【コラム|生命保険全般】法人保険の「損金性」とは何を意味するのか

法人保険の「損金性」とは何を意味するのか
法人保険における損金性とは、支払った保険料を法人税計算上の損金(経費)として処理できるかどうかを指します。
損金算入できれば課税所得が減少し、結果として法人税等の負担が軽減されます。
この仕組みだけを見ると、「損金になる法人保険=節税に有利」と考えがちですが、現在の税制ではこの理解は非常に危険です。
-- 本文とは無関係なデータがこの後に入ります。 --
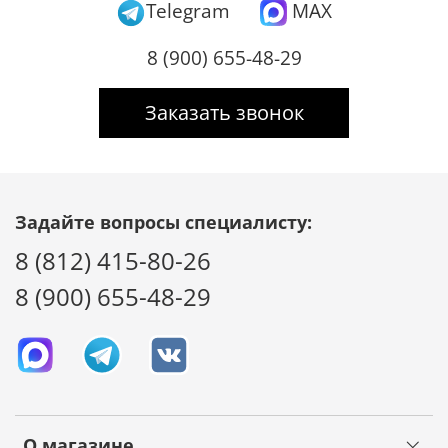
Telegram
MAX
8 (900) 655-48-29
Заказать звонок
Задайте вопросы специалисту:
8 (812) 415-80-26
8 (900) 655-48-29
О магазине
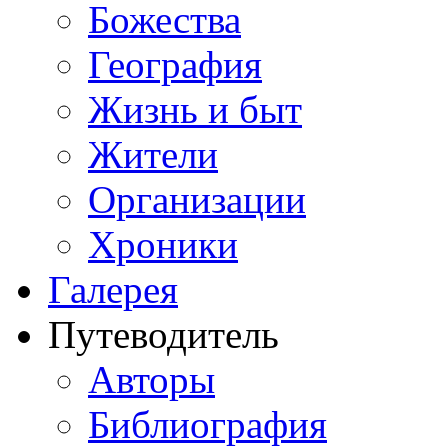
Божества
География
Жизнь и быт
Жители
Организации
Хроники
Галерея
Путеводитель
Авторы
Библиография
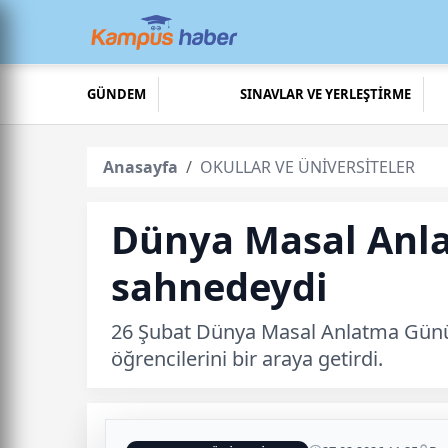
GÜNDEM
SINAVLAR VE YERLEŞTİRME
Anasayfa
OKULLAR VE ÜNİVERSİTELER
Dünya Masal Anla
sahnedeydi
26 Şubat Dünya Masal Anlatma Günü 
öğrencilerini bir araya getirdi.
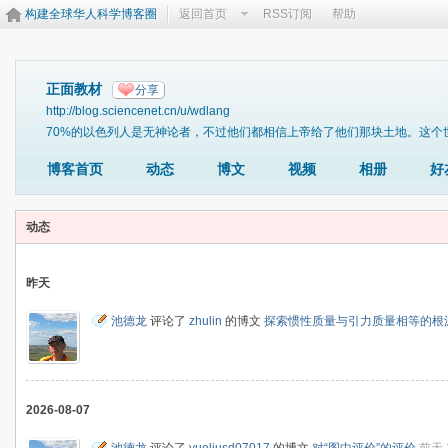
构建全球华人科学博客圈
返回首页
RSS订阅
帮助
正面教材
分享
http://blog.sciencenet.cn/u/wdlang
70%的以色列人是无神论者，不过他们都相信上帝给了他们那块土地。这个
博客首页
动态
博文
视频
相册
好
动态
昨天
池德龙
评论了
zhulin
的博文
探索惯性质量与引力质量相等的根
2026-08-07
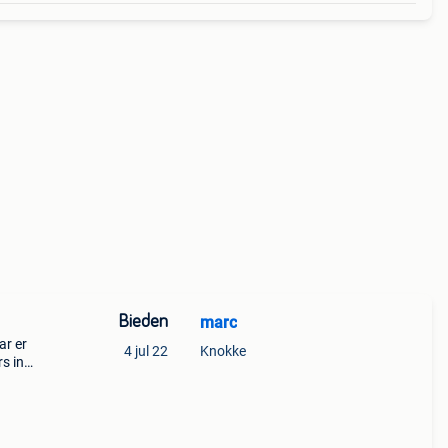
Bieden
marc
ar er
4 jul 22
Knokke
rs in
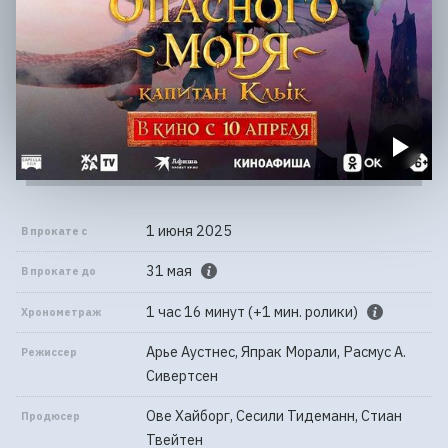
1 июня 2025
В прокате с
31 мая
В прокате до
1 час 16 минут (+1 мин. ролики)
Хронометраж
Арье Аустнес, Япрак Морали, Расмус А.
Режиссер
Сивертсен
Ове Хайборг, Сесили Тидеманн, Стиан
Продюсер
Твейтен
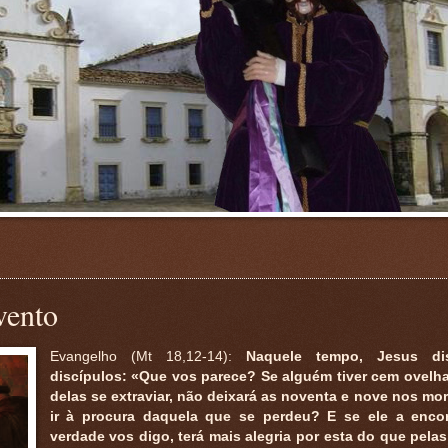
vento
Evangelho (Mt 18,12-14):
Naquele tempo, Jesus di
discípulos: «Que vos parece? Se alguém tiver cem ovelh
delas se extraviar, não deixará as noventa e nove nos mor
ir à procura daquela que se perdeu? E se ele a encon
verdade vos digo, terá mais alegria por esta do que pela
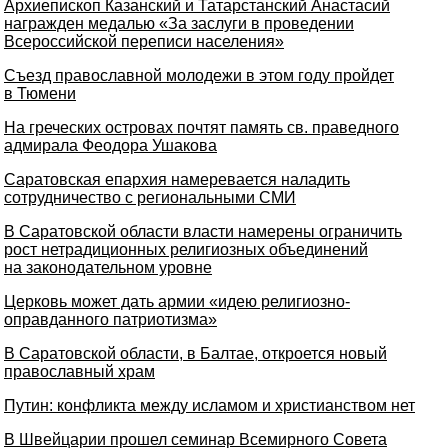
Архиепископ Казанский и Татарстанский Анастасий
награжден медалью «За заслуги в проведении
Всероссийской переписи населения»
Съезд православной молодежи в этом году пройдет
в Тюмени
На греческих островах почтят память св. праведного
адмирала Феодора Ушакова
Саратовская епархия намеревается наладить
сотрудничество с региональными СМИ
В Саратовской области власти намерены ограничить
рост нетрадиционных религиозных объединений
на законодательном уровне
Церковь может дать армии «идею религиозно-
оправданного патриотизма»
В Саратовской области, в Балтае, откроется новый
православный храм
Путин: конфликта между исламом и христианством нет
В Швейцарии прошел семинар Всемирного Совета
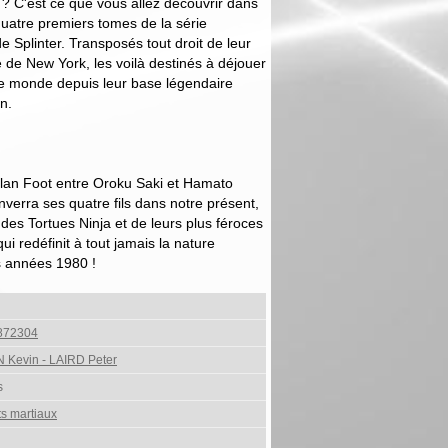
? C'est ce que vous allez découvrir dans
quatre premiers tomes de la série
de Splinter. Transposés tout droit de leur
 de New York, les voilà destinés à déjouer
le monde depuis leur base légendaire
n.
Clan Foot entre Oroku Saki et Hamato
nverra ses quatre fils dans notre présent,
s des Tortues Ninja et de leurs plus féroces
ui redéfinit à tout jamais la nature
s années 1980 !
872304
Kevin - LAIRD Peter
s
ts martiaux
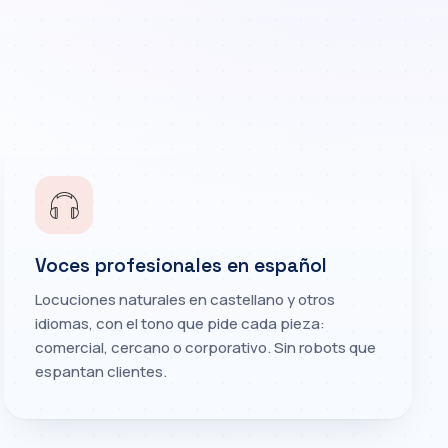
Voces profesionales en español
Locuciones naturales en castellano y otros
idiomas, con el tono que pide cada pieza:
comercial, cercano o corporativo. Sin robots que
espantan clientes.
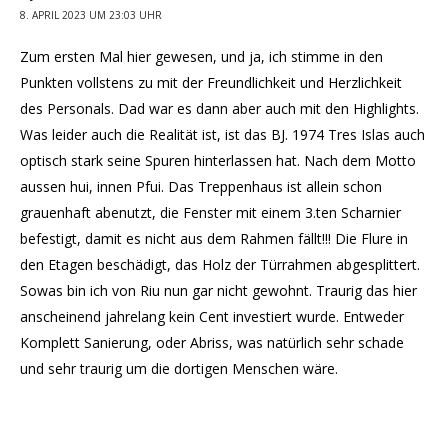
8. APRIL 2023 UM 23:03 UHR
Zum ersten Mal hier gewesen, und ja, ich stimme in den
Punkten vollstens zu mit der Freundlichkeit und Herzlichkeit
des Personals. Dad war es dann aber auch mit den Highlights.
Was leider auch die Realität ist, ist das BJ. 1974 Tres Islas auch
optisch stark seine Spuren hinterlassen hat. Nach dem Motto
aussen hui, innen Pfui. Das Treppenhaus ist allein schon
grauenhaft abenutzt, die Fenster mit einem 3.ten Scharnier
befestigt, damit es nicht aus dem Rahmen fällt!!! Die Flure in
den Etagen beschädigt, das Holz der Türrahmen abgesplittert.
Sowas bin ich von Riu nun gar nicht gewohnt. Traurig das hier
anscheinend jahrelang kein Cent investiert wurde. Entweder
Komplett Sanierung, oder Abriss, was natürlich sehr schade
und sehr traurig um die dortigen Menschen wäre.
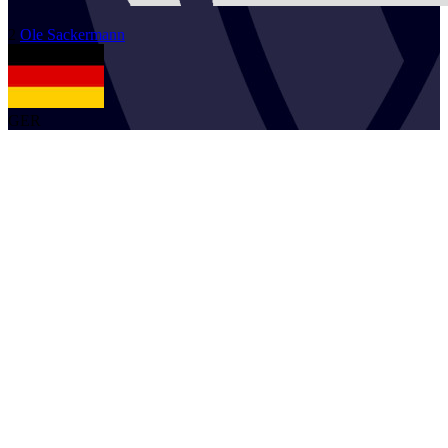
2
Ole
Sackermann
GER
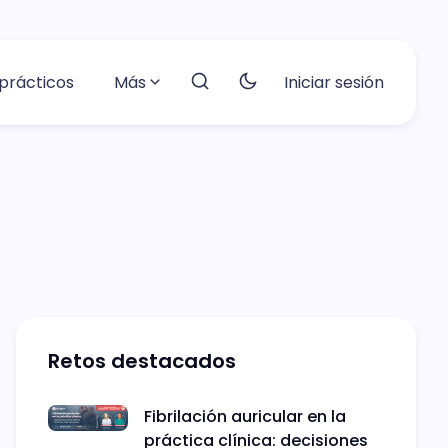
prácticos
Más
Iniciar sesión
Retos destacados
Fibrilación auricular en la
práctica clínica: decisiones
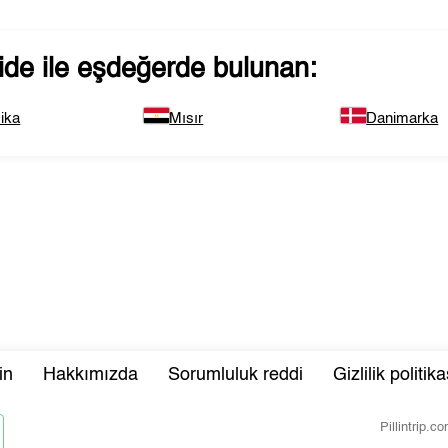
ide
ile eşdeğerde bulunan:
ika
Mısır
Danimarka
in
Hakkımızda
Sorumluluk reddi
Gizlilik politika
Pillintrip.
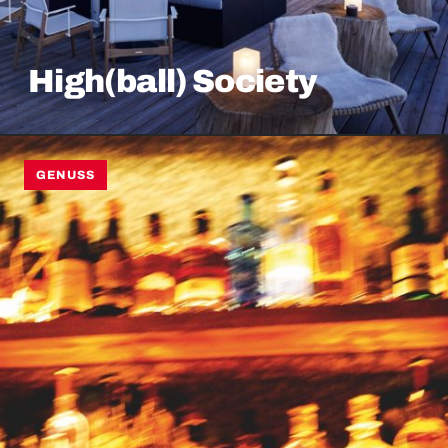
High(ball) Society
GENUSS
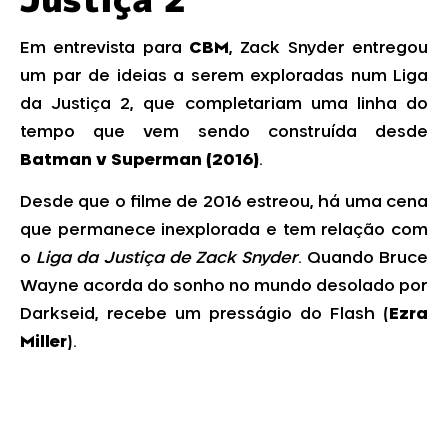
Em entrevista para
CBM
, Zack Snyder entregou
um par de ideias a serem exploradas num Liga
da Justiça 2, que completariam uma linha do
tempo que vem sendo construída desde
Batman v Superman (2016)
.
Desde que o filme de 2016 estreou, há uma cena
que permanece inexplorada e tem relação com
o
Liga da Justiça de Zack Snyder
. Quando Bruce
Wayne acorda do sonho no mundo desolado por
Darkseid, recebe um presságio do Flash (
Ezra
Miller
).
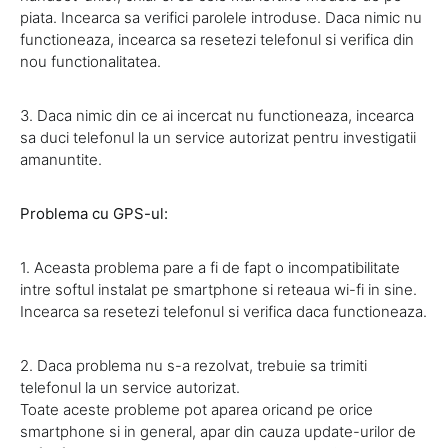
piata. Incearca sa verifici parolele introduse. Daca nimic nu
functioneaza, incearca sa resetezi telefonul si verifica din
nou functionalitatea.
3. Daca nimic din ce ai incercat nu functioneaza, incearca
sa duci telefonul la un service autorizat pentru investigatii
amanuntite.
Problema cu GPS-ul:
1. Aceasta problema pare a fi de fapt o incompatibilitate
intre softul instalat pe smartphone si reteaua wi-fi in sine.
Incearca sa resetezi telefonul si verifica daca functioneaza.
2. Daca problema nu s-a rezolvat, trebuie sa trimiti
telefonul la un service autorizat.
Toate aceste probleme pot aparea oricand pe orice
smartphone si in general, apar din cauza update-urilor de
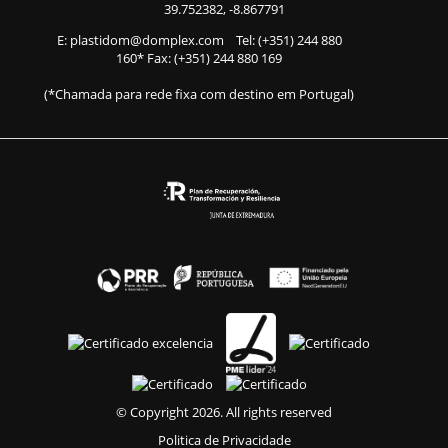
39.752382, -8.867791
E:
plastidom@domplex.com
​
Tel:
(+351) 244 880
160
* Fax: (+351) 244 880 169
(*Chamada para rede fixa com destino em Portugal)
© Copyright 2026. All rights reserved
Politica de Privacidade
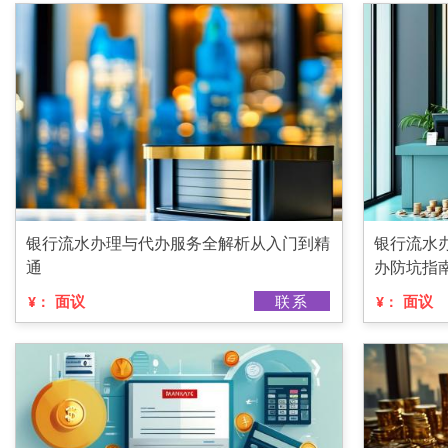
银行流水办理与代办服务全解析从入门到精
银行流水
通
办防坑指
面议
联系
面议
¥：
¥：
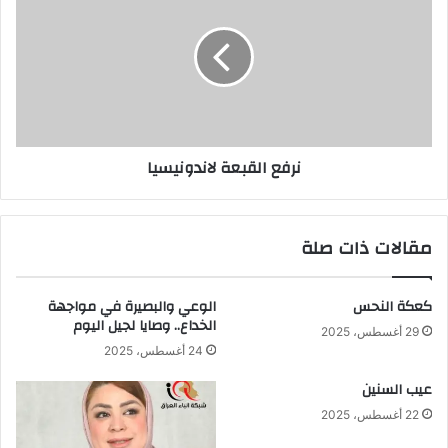
لاندونيسيا
نرفع القبعة لاندونيسيا
مقالات ذات صلة
كعكة النحس
الوعي والبصيرة في مواجهة
الخداع.. وصايا لجيل اليوم
29 أغسطس، 2025
24 أغسطس، 2025
عيب السنين
22 أغسطس، 2025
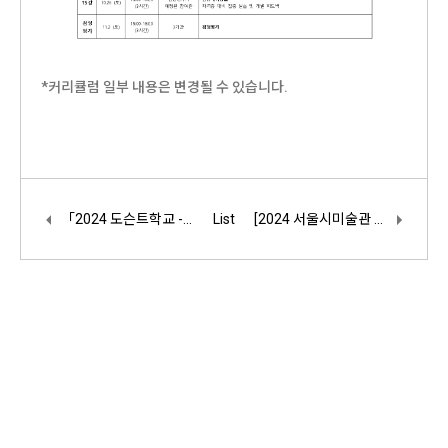
*커리큘럼 일부 내용은 변경될 수 있습니다.
「2024 도슨트학교 - 서울시 미술관 도슨트 자격증 과정」사업 참여관 모집
List
[2024 서울시미술관 도슨트학교] 모집종료 관련 협의회장 공지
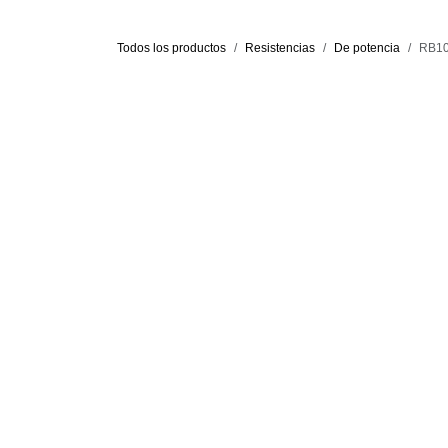
Todos los productos
Resistencias
De potencia
RB10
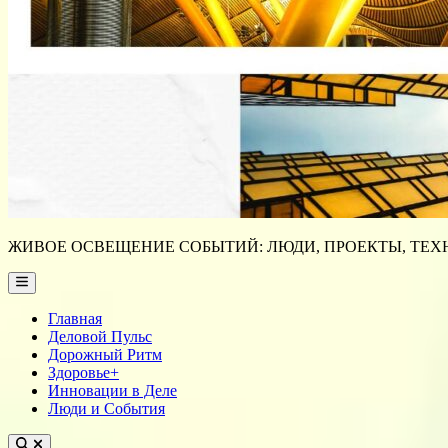
ЖИВОЕ ОСВЕЩЕНИЕ СОБЫТИЙ: ЛЮДИ, ПРОЕКТЫ, ТЕХН
Main
Menu
Главная
Деловой Пульс
Дорожный Ритм
Здоровье+
Инновации в Деле
Люди и События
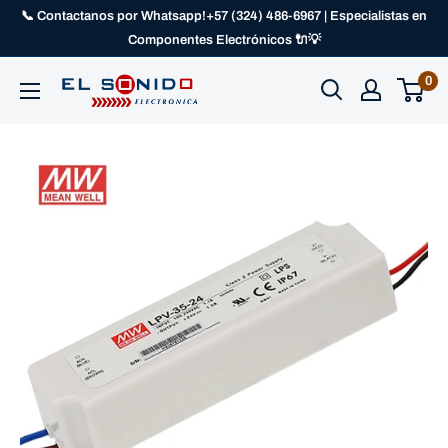
📞 Contactanos por Whatsapp!+57 (324) 486-6967 | Especialistas en
Componentes Electrónicos 🔌💡
0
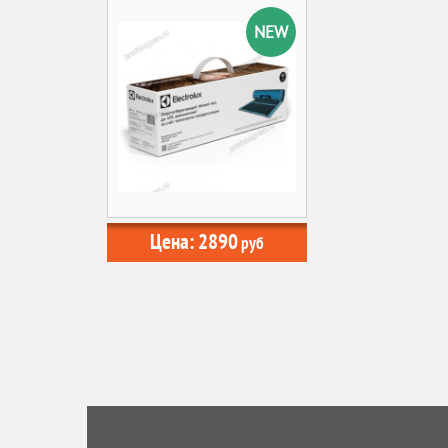
ELECTROLUX ETSS
NEW
Цена:
2890
руб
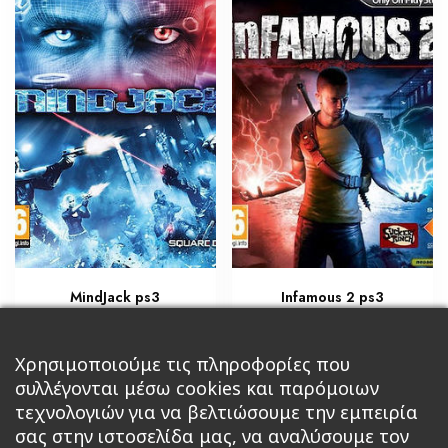
MindJack ps3
Infamous 2 ps3
€
€
23,80
29,75
Προσθήκη στο καλάθι
Χρησιμοποιούμε τις πληροφορίες που
Διαβάστε περισσότερα
συλλέγονται μέσω cookies και παρόμοιων
τεχνολογιών για να βελτιώσουμε την εμπειρία
σας στην ιστοσελίδα μας, να αναλύσουμε τον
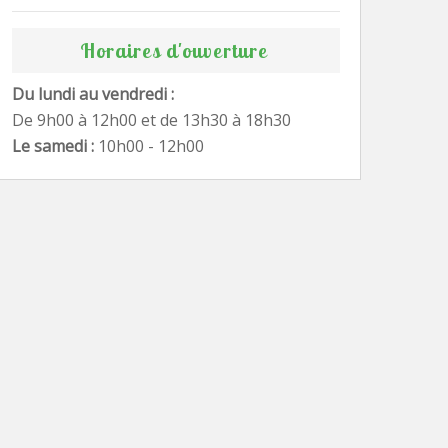
Horaires d'ouverture
Du lundi au vendredi :
De 9h00 à 12h00 et de 13h30 à 18h30
Le samedi :
10h00 - 12h00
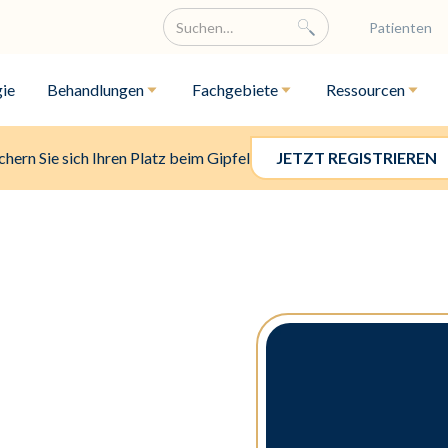
Patienten
ie
Behandlungen
Fachgebiete
Ressourcen
chern Sie sich Ihren Platz beim Gipfel
JETZT REGISTRIEREN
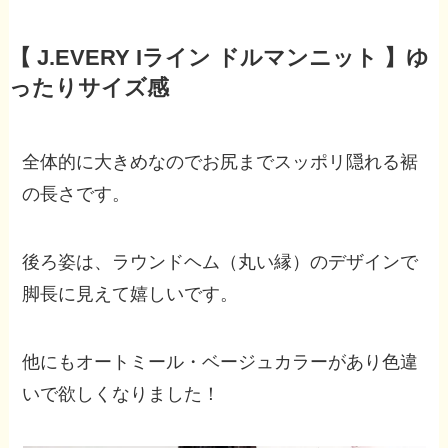
【 J.EVERY Iライン ドルマンニット 】ゆ
ったりサイズ感
全体的に大きめなのでお尻までスッポリ隠れる裾
の長さです。
後ろ姿は、ラウンドヘム（丸い縁）のデザインで
脚長に見えて嬉しいです。
他にもオートミール・ベージュカラーがあり色違
いで欲しくなりました！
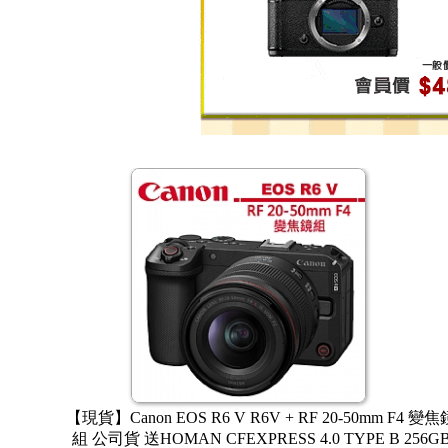
sonic LUMIX L10 數位相機 DC-
【限時活動賣場~8/31止 
31前可享指定加購優惠+滿2萬可參加
FILM X-E5 單機身 恆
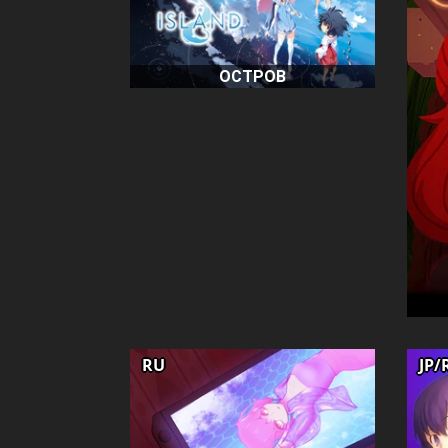
ОСТРОВ
RU
JP/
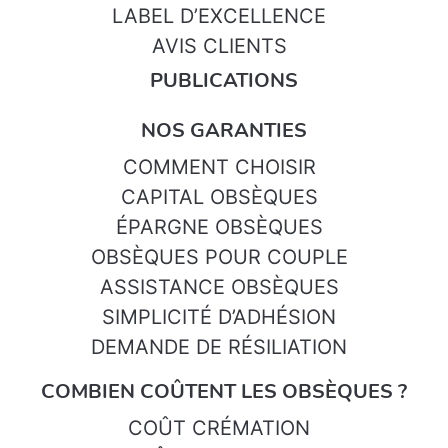
LABEL D’EXCELLENCE
AVIS CLIENTS
PUBLICATIONS
NOS GARANTIES
COMMENT CHOISIR
CAPITAL OBSÈQUES
ÉPARGNE OBSÈQUES
OBSÈQUES POUR COUPLE
ASSISTANCE OBSÈQUES
SIMPLICITÉ D’ADHÉSION
DEMANDE DE RÉSILIATION
COMBIEN COÛTENT LES OBSÈQUES ?
COÛT CRÉMATION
なぜ法人保険は損金として認められるのか(税務の原則)
税務上、損金として認められるかどうかの判断基準は明確です。その支出が、事業遂行上“必要かつ合理的”かどうか
法人保険の場合、以下のような目的が合理的と判断されます。
- 経営者に万が一があった際の事業継続資金
- 役員・従業員の死亡・退職に備えた福利厚生
- 退職金支払いの原資確保
つまり、保険であること自体が理由ではなく、経営上の目的が説明できるかが最重要です。
損金性は「保険の種類」では決まらない
よくある誤解が「定期保険=損金」「終身保険=損金にならない」という考え方です。
実際には、損金性は以下の要素の組み合わせで判断されます。
- 解約返戻金の有無・返戻率
- 保険期間
- 被保険者と受取人の関係
- 保険金の受取目的
- 契約形態(長期・短期)
同じ保険商品であっても、契約設計が違えば損金割合は大きく変わります。
法人保険の損金区分を具体的に見る
① 全額損金となるケース
主に以下のような保険です。
- 解約返戻金がほぼない定期保険
- 保障のみを目的とした掛け捨て型
【特徴】
- 毎期の保険料は全額損金
- 節税効果はあるが、資産は残らない
- 純粋なリスクヘッジ向き
短期的な保障ニーズには有効ですが、将来の資金確保には不向きです。
② 一部損金・一部資産計上となるケース
多くの法人保険がこのゾーンに該当します。
【特徴】
- 保険料の一部を損金、残りを資産計上
- 解約返戻金が発生
- 節税効果は限定的
一時期「節税商品」として多用されましたが、
現在は税制改正により損金割合が抑制されています。
③ ほぼ資産計上となるケース
貯蓄性の高い保険が該当します。
【特徴】
- 損金性はほぼ期待できない
- 退職金準備・長期資金対策向き
- 節税目的で加入すると失敗しやすい
「損金になると思っていたら、ほとんど資産だった」という相談が最も多いケースです。
税制改正後に重視されているポイント
現在、税務上特に重視されているのは次の点です。
- 契約目的が明確か
- 出口(解約・満期)時の資金使途が説明できるか
- 恣意的な利益操作になっていないか
- 役員個人の利益供与になっていないか
つまり、損金になるかどうかより「合理性が説明できるか」が判断基準になっています。
損金目的で法人保険に加入する最大のリスク
損金性だけを重視すると、次のような問題が起こります。
- 解約時に多額の益金が発生し、税負担が集中する
- 資金繰りを悪化させる
- 税務調査で否認リスクが高まる
- 本来必要な保障が不足する
法人保険は時間差で税務リスクが表面化する点が最大の落とし穴です。
正しい考え方|損金は「目的」ではなく「結果」
法人保険を検討する際に整理すべき順番は以下です。
- 経営上、どんなリスクに備える必要があるか
- いつ、いくらの資金が必要か
- 保険が最適な手段か
- その結果、損金性はどうなるか
この順番を逆にすると、失敗します。
ご参考資料~保険料と損金性について

(国税庁 No.5364-2 定期保険及び第三分野保険の保険料(保険料に相当多額の前払部分の保険料が含まれる場合)の取扱い(令和元年7月8日以後契約分))
まとめ|法人保険と損金性は必ずセットで検証する
法人保険の損金性は、
単純な○×ではなく、設計次第で大きく変わる要素です。
「損金になるから加入する」ではなく、
「経営に必要だから加入し、その結果として損金性がどうなるか」を確認する。
これが、税務リスクを避けつつ法人保険を正しく活用する唯一の方法です。